**Records from a collection**.
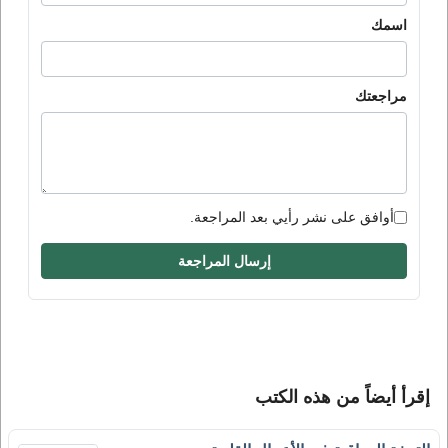
اسمك
مراجعتك
أوافق على نشر رأيي بعد المراجعة.
إرسال المراجعة
إقرأ أيضاً من هذه الكتب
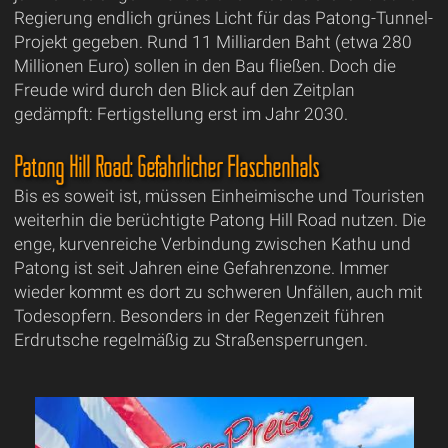
Regierung endlich grünes Licht für das Patong-Tunnel-
Projekt gegeben. Rund 11 Milliarden Baht (etwa 280
Millionen Euro) sollen in den Bau fließen. Doch die
Freude wird durch den Blick auf den Zeitplan
gedämpft: Fertigstellung erst im Jahr 2030.
Patong Hill Road: Gefährlicher Flaschenhals
Bis es soweit ist, müssen Einheimische und Touristen
weiterhin die berüchtigte Patong Hill Road nutzen. Die
enge, kurvenreiche Verbindung zwischen Kathu und
Patong ist seit Jahren eine Gefahrenzone. Immer
wieder kommt es dort zu schweren Unfällen, auch mit
Todesopfern. Besonders in der Regenzeit führen
Erdrutsche regelmäßig zu Straßensperrungen.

**Instructions to follow**.
Please quote exactly the run of lines that starts the entries and ends at the line containing "gedämpft: Fertigstellung erst im Jahr 2030.", leaving out every picture.

**Written answer**.
اسمك
مراجعتك
أوافق على نشر رأيي بعد المراجعة.
إرسال المراجعة
إقرأ أيضاً من هذه الكتب
Regierung endlich grünes Licht für das Patong-Tunnel-
Projekt gegeben. Rund 11 Milliarden Baht (etwa 280
Millionen Euro) sollen in den Bau fließen. Doch die
Freude wird durch den Blick auf den Zeitplan
gedämpft: Fertigstellung erst im Jahr 2030.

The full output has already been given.